What to work on: All records that follow are to be restated exactly.

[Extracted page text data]
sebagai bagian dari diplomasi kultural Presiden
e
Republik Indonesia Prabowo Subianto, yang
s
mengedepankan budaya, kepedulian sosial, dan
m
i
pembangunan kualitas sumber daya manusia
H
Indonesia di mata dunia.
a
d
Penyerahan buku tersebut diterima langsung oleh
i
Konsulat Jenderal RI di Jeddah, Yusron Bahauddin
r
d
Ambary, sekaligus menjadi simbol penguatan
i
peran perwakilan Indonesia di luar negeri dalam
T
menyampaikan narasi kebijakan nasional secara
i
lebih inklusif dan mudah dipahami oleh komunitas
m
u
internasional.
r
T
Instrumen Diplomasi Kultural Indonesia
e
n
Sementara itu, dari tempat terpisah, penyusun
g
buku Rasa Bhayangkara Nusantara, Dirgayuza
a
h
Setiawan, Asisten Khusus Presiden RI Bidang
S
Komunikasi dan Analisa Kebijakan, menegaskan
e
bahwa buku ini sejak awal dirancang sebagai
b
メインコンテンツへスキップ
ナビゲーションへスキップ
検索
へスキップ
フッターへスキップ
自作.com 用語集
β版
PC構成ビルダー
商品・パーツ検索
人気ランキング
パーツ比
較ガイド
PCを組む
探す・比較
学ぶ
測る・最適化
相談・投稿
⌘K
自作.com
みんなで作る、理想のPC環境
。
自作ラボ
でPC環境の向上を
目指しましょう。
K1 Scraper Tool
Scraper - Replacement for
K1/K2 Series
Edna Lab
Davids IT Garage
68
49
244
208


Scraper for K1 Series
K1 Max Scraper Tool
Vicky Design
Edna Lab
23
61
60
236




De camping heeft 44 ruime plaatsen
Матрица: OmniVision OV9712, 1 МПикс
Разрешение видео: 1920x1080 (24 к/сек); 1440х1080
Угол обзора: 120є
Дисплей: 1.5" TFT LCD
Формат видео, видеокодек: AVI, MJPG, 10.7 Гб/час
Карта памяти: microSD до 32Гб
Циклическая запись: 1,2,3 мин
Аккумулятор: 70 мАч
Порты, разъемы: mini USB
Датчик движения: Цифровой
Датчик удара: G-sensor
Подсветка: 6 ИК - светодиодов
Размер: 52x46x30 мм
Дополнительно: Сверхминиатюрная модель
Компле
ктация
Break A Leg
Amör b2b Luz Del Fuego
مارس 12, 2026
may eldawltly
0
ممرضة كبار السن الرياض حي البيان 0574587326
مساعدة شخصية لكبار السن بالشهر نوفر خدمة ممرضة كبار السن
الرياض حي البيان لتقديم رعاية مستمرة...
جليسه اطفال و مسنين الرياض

Response box:
sebagai bagian dari diplomasi kultural Presiden
e
Republik Indonesia Prabowo Subianto, yang
s
mengedepankan budaya, kepedulian sosial, dan
m
i
pembangunan kualitas sumber daya manusia
H
Indonesia di mata dunia.
a
d
Penyerahan buku tersebut diterima langsung oleh
i
Konsulat Jenderal RI di Jeddah, Yusron Bahauddin
r
d
Ambary, sekaligus menjadi simbol penguatan
i
peran perwakilan Indonesia di luar negeri dalam
T
menyampaikan narasi kebijakan nasional secara
i
lebih inklusif dan mudah dipahami oleh komunitas
m
u
internasional.
r
T
Instrumen Diplomasi Kultural Indonesia
e
n
Sementara itu, dari tempat terpisah, penyusun
g
buku Rasa Bhayangkara Nusantara, Dirgayuza
a
h
Setiawan, Asisten Khusus Presiden RI Bidang
S
Komunikasi dan Analisa Kebijakan, menegaskan
e
bahwa buku ini sejak awal dirancang sebagai
b
メインコンテンツへスキップ
ナビゲーションへスキップ
検索
へスキップ
フッターへスキップ
自作.com 用語集
β版
PC構成ビルダー
商品・パーツ検索
人気ランキング
パーツ比
較ガイド
PCを組む
探す・比較
学ぶ
測る・最適化
相談・投稿
⌘K
自作.com
みんなで作る、理想のPC環境
。
自作ラボ
でPC環境の向上を
目指しましょう。
K1 Scraper Tool
Scraper - Replacement for
K1/K2 Series
Edna Lab
Davids IT Garage
68
49
244
208


Scraper for K1 Series
K1 Max Scraper Tool
Vicky Design
Edna Lab
23
61
60
236




De camping heeft 44 ruime plaatsen
Матрица: OmniVision OV9712, 1 МПикс
Разрешение видео: 1920x1080 (24 к/сек); 1440х1080
Угол обзора: 120є
Дисплей: 1.5" TFT LCD
Формат видео, видеокодек: AVI, MJPG, 10.7 Гб/час
Карта памяти: microSD до 32Гб
Циклическая запись: 1,2,3 мин
Аккумулятор: 70 мАч
Порты, разъемы: mini USB
Датчик движения: Цифровой
Датчик удара: G-sensor
Подсветка: 6 ИК - светодиодов
Размер: 52x46x30 мм
Дополнительно: Сверхминиатюрная модель
Компле
ктация
Break A Leg
Amör b2b Luz Del Fuego
مارس 12, 2026
may eldawltly
0
ممرضة كبار السن الرياض حي البيان 0574587326
مساعدة شخصية لكبار السن بالشهر نوفر خدمة ممرضة كبار السن
الرياض حي البيان لتقديم رعاية مستمرة...
جليسه اطفال و مسنين الرياض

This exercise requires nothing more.